- Location in Spalding County and the state of Georgia
- Coordinates: 33°14′21″N 84°14′2″W﻿ / ﻿33.23917°N 84.23389°W
- Country: United States
- State: Georgia
- County: Spalding

Area
- • Total: 1.45 sq mi (3.76 km^{2})
- • Land: 1.43 sq mi (3.70 km^{2})
- • Water: 0.023 sq mi (0.06 km^{2})
- Elevation: 873 ft (266 m)

Population (2020)
- • Total: 1,561
- • Density: 1,092.4/sq mi (421.78/km^{2})
- Time zone: UTC-5 (Eastern (EST))
- • Summer (DST): UTC-4 (EDT)
- FIPS code: 13-25440
- GNIS feature ID: 0331620

= East Griffin, Georgia =

East Griffin is an unincorporated community and census-designated place (CDP) in Spalding County, Georgia, United States. The population was 1,561 in 2020.

==Geography==

East Griffin is located at (33.239156, -84.233786).

According to the United States Census Bureau, the CDP has a total area of 1.6 sqmi, of which 1.5 sqmi is land and 0.64% is water.

==Demographics==

East Griffin first appeared as an unincorporated place in the 1950 U.S. census and was designated a census designated place in the 1980 U.S. census.

Historical population
| Census | Pop. | Note | %± |
| 1950 | 1,539 |  | — |
| 1960 | 1,715 |  | 11.4% |
| 1970 | 1,479 |  | −13.8% |
| 1980 | 1,570 |  | 6.2% |
| 1990 | 1,569 |  | −0.1% |
| 2000 | 1,635 |  | 4.2% |
| 2010 | 1,451 |  | −11.3% |
| 2020 | 1,561 |  | 7.6% |
U.S. Decennial Census 1850-1870 1870-1880 1890-1910 1920-1930 1940 1950 1960 1970 1980 1990 2000 2010 2020

===Racial and ethnic composition===

East Griffin, Georgia – Racial and ethnic composition Note: the US Census treats Hispanic/Latino as an ethnic category. This table excludes Latinos from the racial categories and assigns them to a separate category. Hispanics/Latinos may be of any race.
| Race / Ethnicity (NH = Non-Hispanic) | Pop 2000 | Pop 2010 | Pop 2020 | % 2000 | % 2010 | % 2020 |
|---|---|---|---|---|---|---|
| White alone (NH) | 1,362 | 967 | 959 | 83.30% | 66.64% | 61.43% |
| Black or African American alone (NH) | 194 | 392 | 408 | 11.87% | 27.02% | 26.14% |
| Native American or Alaska Native alone (NH) | 6 | 1 | 5 | 0.37% | 0.07% | 0.32% |
| Asian alone (NH) | 7 | 0 | 3 | 0.43% | 0.00% | 0.19% |
| Pacific Islander alone (NH) | 0 | 0 | 0 | 0.00% | 0.00% | 0.00% |
| Some Other Race alone (NH) | 1 | 1 | 5 | 0.06% | 0.07% | 0.32% |
| Mixed Race or Multi-Racial (NH) | 23 | 31 | 68 | 1.41% | 2.14% | 4.36% |
| Hispanic or Latino (any race) | 42 | 59 | 113 | 2.57% | 4.07% | 7.24% |
| Total | 1,635 | 1,451 | 1,561 | 100.00% | 100.00% | 100.00% |

===2020 census===
As of the 2020 census, East Griffin had a population of 1,561. The median age was 35.4 years. 25.2% of residents were under the age of 18 and 14.9% were 65 years of age or older.

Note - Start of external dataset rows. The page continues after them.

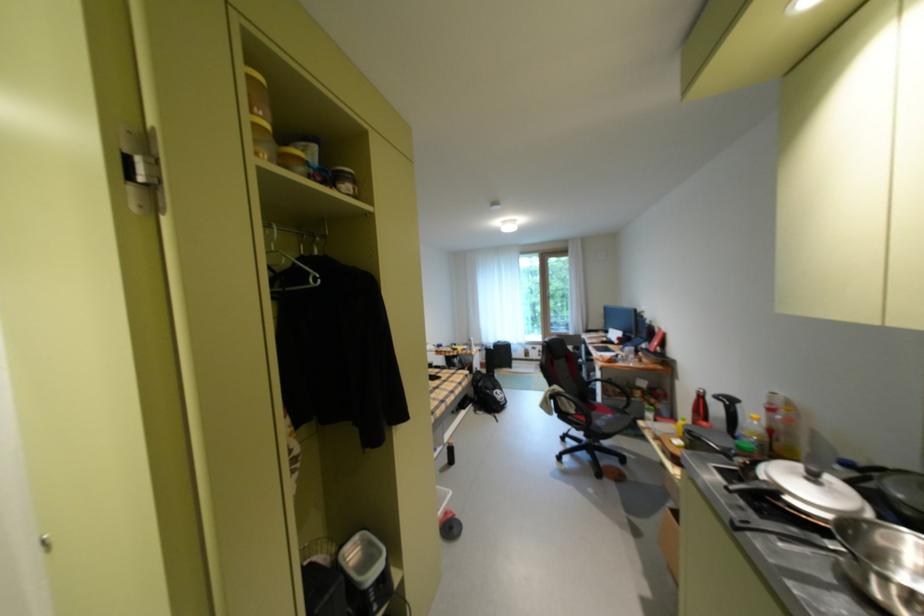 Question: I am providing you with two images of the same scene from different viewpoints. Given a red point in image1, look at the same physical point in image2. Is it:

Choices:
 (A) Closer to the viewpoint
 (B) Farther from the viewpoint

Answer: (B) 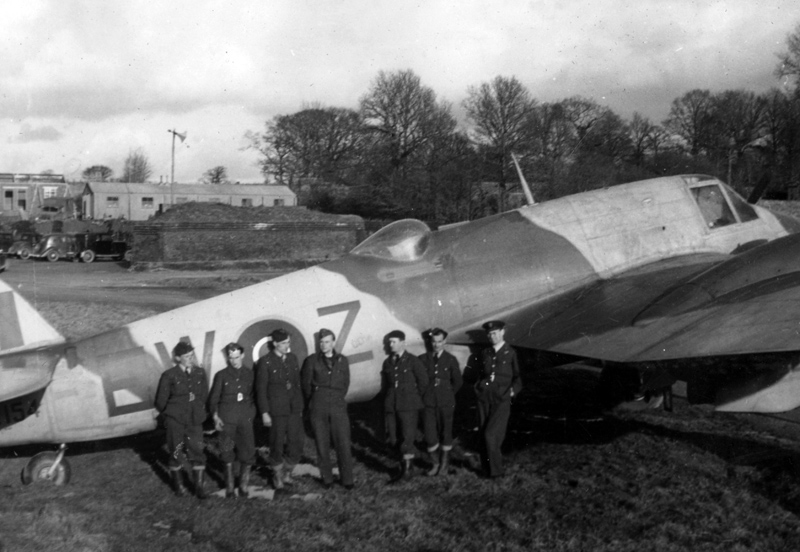 Where is `speaker`? This screenshot has height=552, width=800. speaker is located at coordinates (180, 139). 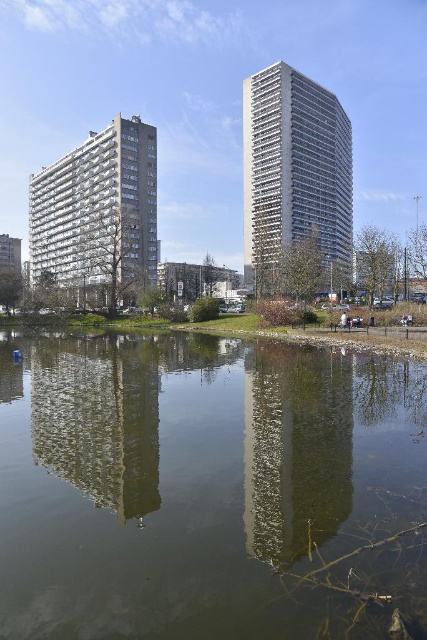 You are a drone operator trying to capture a photo of the two high rise buildings in the image. The camera is currently positioned above the green reflective water at center. To ensure the buildings are fully visible in the photo, should you adjust the camera position upwards or downwards relative to the current position?

Since the green reflective water at center is located at point (208, 490), adjusting the camera position upwards would bring the buildings into full view as they are positioned above the water surface.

For every 100 females there were 92.7 males, and for every 100 females age 18 and over there were 90.4 males age 18 and over.

98.0% of residents lived in urban areas, while 2.0% lived in rural areas.

There were 555 households in East Griffin, of which 36.8% had children under the age of 18 living in them. Of all households, 34.2% were married-couple households, 19.8% were households with a male householder and no spouse or partner present, and 35.1% were households with a female householder and no spouse or partner present. About 24.7% of all households were made up of individuals and 10.9% had someone living alone who was 65 years of age or older.

There were 630 housing units, of which 11.9% were vacant. The homeowner vacancy rate was 4.9% and the rental vacancy rate was 2.7%.